28 settembre 2016


Dal 24 al 28 luglio scorso si è tenuto a Orlando in Florida il XXXII Congresso internazionale della World Federation of Hemophilia (WFH). Tra i circa 6.000 partecipanti provenienti da 125 Paesi c’era anche Fondazione Paracelso, rappresentata dal Presidente Andrea Buzzi e da Giuseppe Ruperto.

Nel corso dell’evento, Luca Negri del Dipartimento di Psicologia dell'Università degli Studi di Milano ha presentato il nostro progetto sulla Resilienza che ha avuto un buon riscontro tra il pubblico; nella sezione dedicata agli aspetti Muscolo-scheletrici abbiamo illustrato, assieme al dottor Piero Solimeno e la dottoressa Eleonora Forneris l’esperienza dei nostri otto maratoneti emofilici alla New York City Marathon dello scorso novembre. Un esempio di come, anche chi è portatore di questa malattia, può raggiungere traguardi difficili e impegnativi.

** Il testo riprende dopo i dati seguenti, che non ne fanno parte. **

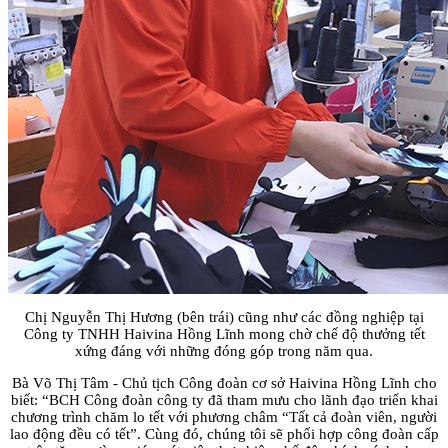
Chị Nguyễn Thị Hương (bên trái) cũng như các đồng nghiệp tại
Công ty TNHH Haivina Hồng Lĩnh mong chờ chế độ thưởng tết
xứng đáng với những đóng góp trong năm qua.
Bà Võ Thị Tâm - Chủ tịch Công đoàn cơ sở Haivina Hồng Lĩnh cho
biết: “BCH Công đoàn công ty đã tham mưu cho lãnh đạo triển khai
chương trình chăm lo tết với phương châm “Tất cả đoàn viên, người
lao động đều có tết”. Cùng đó, chúng tôi sẽ phối hợp công đoàn cấp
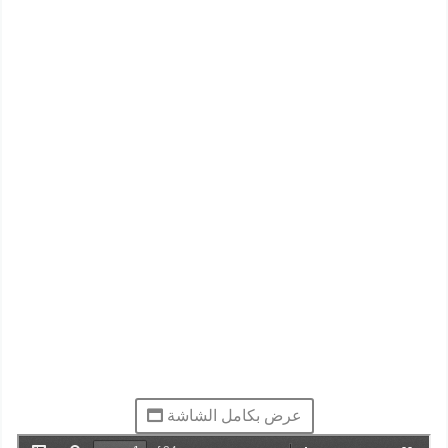
عرض بكامل الشاشة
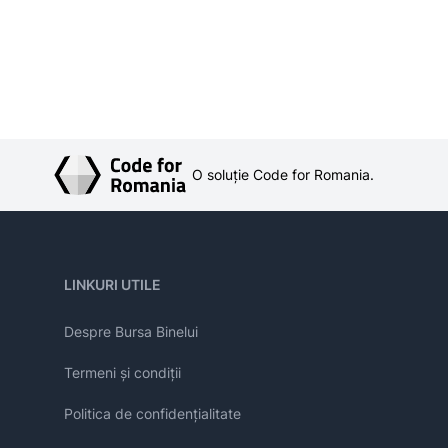
O soluție Code for Romania.
LINKURI UTILE
Despre Bursa Binelui
Termeni și condiții
Politica de confidențialitate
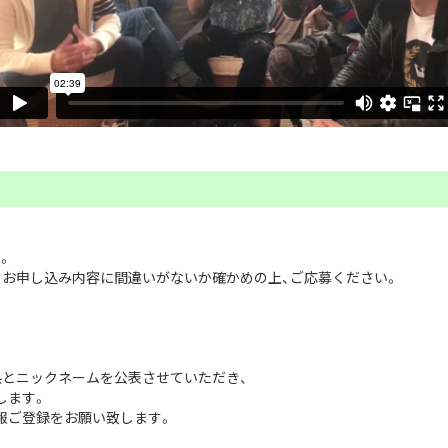
す。
、お申し込み内容に間違いがないか確かめの上、ご応募ください。
県とニックネームを公表させていただき、
します。
報ご登録をお願い致します。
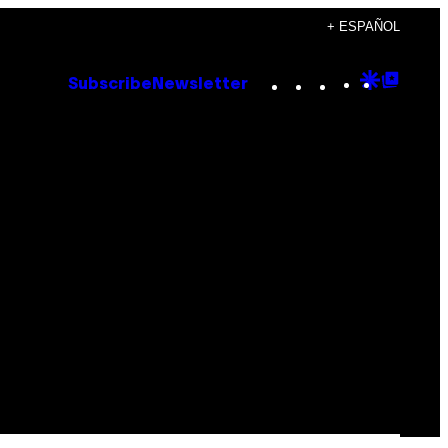
+ ESPAÑOL
Instagram
TikTok
YouTube
Google
Goog
Subscribe
Newsletter
Discove
Top
Posts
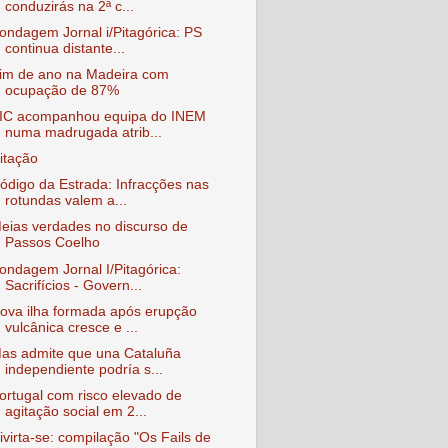
conduzirás na 2ª c...
ondagem Jornal i/Pitagórica: PS
continua distante...
im de ano na Madeira com
ocupação de 87%
IC acompanhou equipa do INEM
numa madrugada atrib...
itação
ódigo da Estrada: Infracções nas
rotundas valem a...
eias verdades no discurso de
Passos Coelho
ondagem Jornal I/Pitagórica:
Sacrifícios - Govern...
ova ilha formada após erupção
vulcânica cresce e ...
as admite que una Cataluña
independiente podría s...
ortugal com risco elevado de
agitação social em 2...
ivirta-se: compilação "Os Fails de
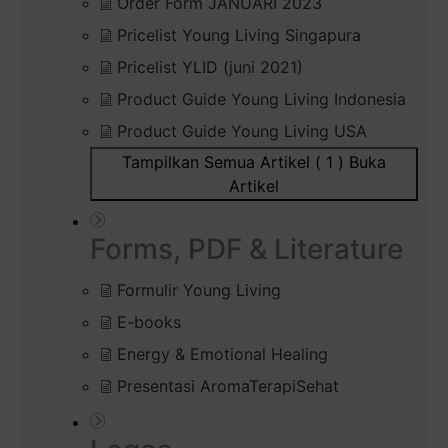
Order Form JANUARI 2023
Pricelist Young Living Singapura
Pricelist YLID (juni 2021)
Product Guide Young Living Indonesia
Product Guide Young Living USA
Tampilkan Semua Artikel ( 1 )
Buka
Artikel
Forms, PDF & Literature
Formulir Young Living
E-books
Energy & Emotional Healing
Presentasi AromaTerapiSehat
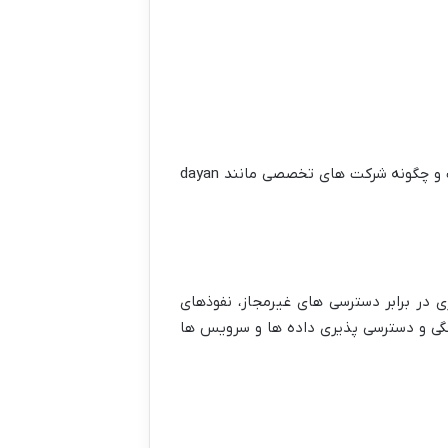
در این مقاله به طور جامع بررسی می کنیم که امنیت شبکه چه جایگاهی دارد، چرا مدیریت امنیت شبکه حیاتی است و چگونه شرکت های تخصصی مانند dayan
در برابر دسترسی های غیرمجاز، نفوذهای
گی و دسترسی پذیری داده ها و سرویس ها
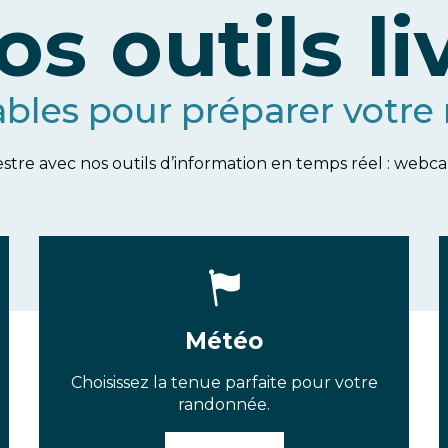
os outils li
ables pour préparer votre
re avec nos outils d’information en temps réel : webcam
Météo
Choisissez la tenue parfaite pour votre
randonnée.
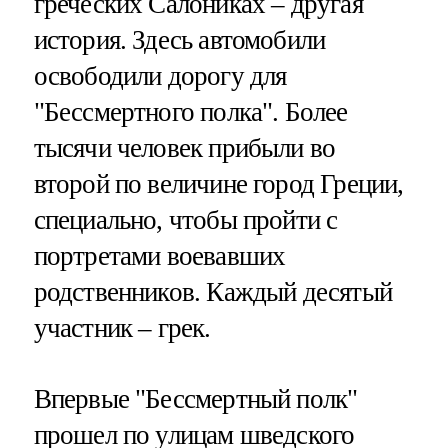
греческих Салониках – другая
история. Здесь автомобили
освободили дорогу для
"Бессмертного полка". Более
тысячи человек прибыли во
второй по величине город Греции,
специально, чтобы пройти с
портретами воевавших
родственников. Каждый десятый
участник – грек.
Впервые "Бессмертный полк"
прошел по улицам шведского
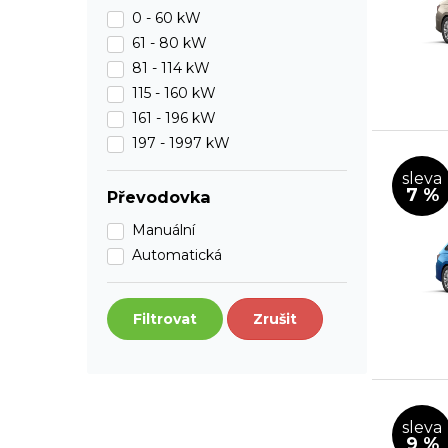
0 - 60 kW
61 - 80 kW
81 - 114 kW
115 - 160 kW
161 - 196 kW
197 - 1997 kW
sleva
7 %
Převodovka
Manuální
Automatická
Filtrovat
Zrušit
sleva
9 %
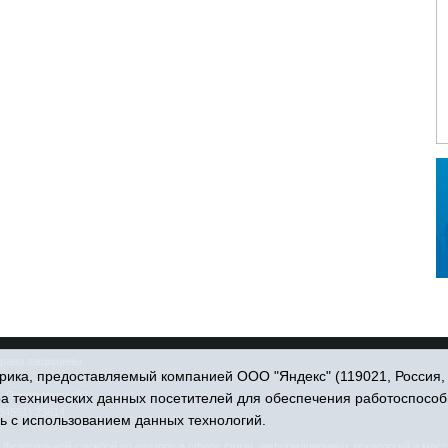
права защищены.
ика, предоставляемый компанией ООО "Яндекс" (119021, Россия, Мо
. Пономарёва, 39.
ра технических данных посетителей для обеспечения работоспособ
34551) 23814
ь с использованием данных технологий.
едеральной службой по надзору в сфере связи, информационных технологий и масс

Il congresso del WFH è stato anche l’occasione per fare il punto sul progetto di aiuti umanitari in corso nello Zambia e per programmare i prossimi passi. La notizia confortante è che rispetto all'inizio del programma, nel 2013, quando erano stati diagnosticati appena 13 pazienti, individuati come emorragici e senza una diagnosi precisa che dicesse se si trattava di emofilia A o B o di von Willebrand, oggi ci sono 70 persone che sanno dare un nome alla malattia da cui sono affette e che ricevono, pur fra mille difficoltà, un'assistenza medica. Siamo felici di aver sottratto 70 persone all'invisibilità.

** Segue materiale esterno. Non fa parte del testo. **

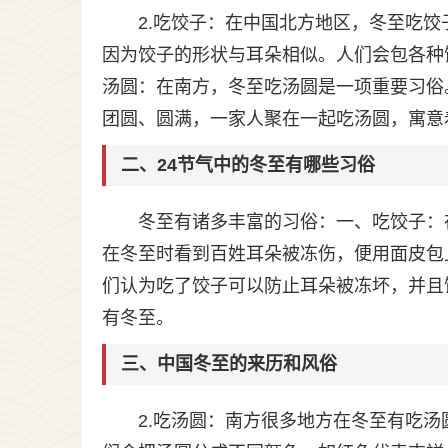
2.吃饺子：在中国北方地区，冬至吃
因为饺子的形状与耳朵相似。人们会包各种
汤圆：在南方，冬至吃汤圆是一项重要习俗
团圆、圆满，一家人聚在一起吃汤圆，寓意
二、24节气中的冬至有哪些习俗
冬至有诸多丰富的习俗：一、吃饺子：
在冬至时看到百姓耳朵被冻伤，便用面皮包
们认为吃了饺子可以防止耳朵被冻坏，并且
有冬至。
三、中国冬至的来历和风俗
2.吃汤圆：南方很多地方在冬至有吃汤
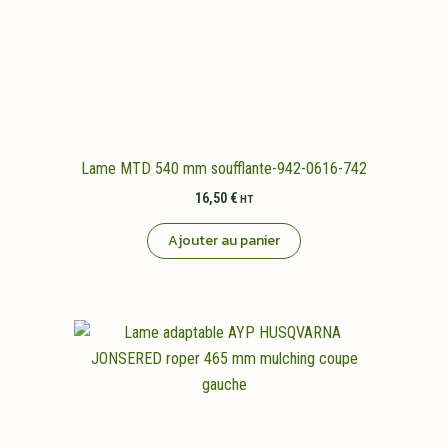
Lame MTD 540 mm soufflante-942-0616-742
16,50
€
HT
Ajouter au panier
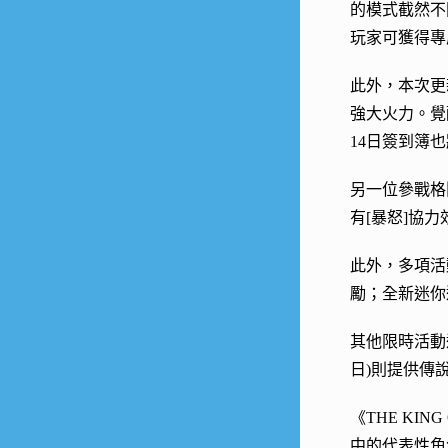
的模式截然不
玩家可獲得專
此外，本次更
強大火力。覺
14日簽到簿
另一位參戰格
有[暴怒]協
此外，多項活
勵；全新迷你
其他限時活動
日)則提供傳
《THE KING
中的代表性角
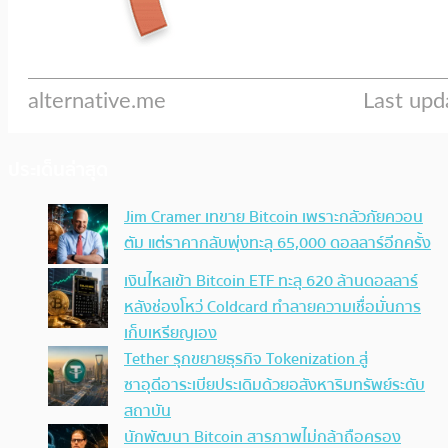
ประเด็นล่าสุด
Jim Cramer เทขาย Bitcoin เพราะกลัวภัยควอน
ตัม แต่ราคากลับพุ่งทะลุ 65,000 ดอลลาร์อีกครั้ง
เงินไหลเข้า Bitcoin ETF ทะลุ 620 ล้านดอลลาร์
หลังช่องโหว่ Coldcard ทำลายความเชื่อมั่นการ
เก็บเหรียญเอง
Tether รุกขยายธุรกิจ Tokenization สู่
ซาอุดีอาระเบียประเดิมด้วยอสังหาริมทรัพย์ระดับ
สถาบัน
นักพัฒนา Bitcoin สารภาพไม่กล้าถือครอง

Tra le altre cose a Orlando si è parlato del primo fattore VIII ricombinante a emivita prolungata che da poco è distribuito anche in Italia. Si tratta di una proteina ricombinante costituita dal fattore VIII della coagulazione connesso al dominio Fc dell’immunoglobulina umana IgG1, e offre una protezione prolungata verso gli episodi emorragici con infusioni endovenose profilattiche praticate ogni 3-5 giorni. “La profilassi, – ha dichiarato Andrea Buzzi in un’intervista su questo farmaco – così come l’abbiamo conosciuta sino ad oggi, è una sorta di compromesso. Le infusioni si praticano ogni due/tre giorni anche se, per garantire un regime di coagulazione normale, dovrebbero essere ogni 24 ore; l’emivita media delle terapie convenzionali, infatti, è di circa 12 ore. L’altro problema è legato agli adolescenti, alla loro scarsa aderenza terapeutica che espone a un rischio elevato di sanguinamenti e emorragie. E la discontinuità favorisce le emorragie cosiddette subcliniche, causa di importanti danni articolari. Ben vengano, quindi, le nuove terapie a emivita prolungata, che possono solo portare ad un innalzamento della qualità di vita di tutta la comunità emofilica”.

Il prossimo Congresso WFH si terrà nel 2018 a Glasgow, in Gran Bretagna.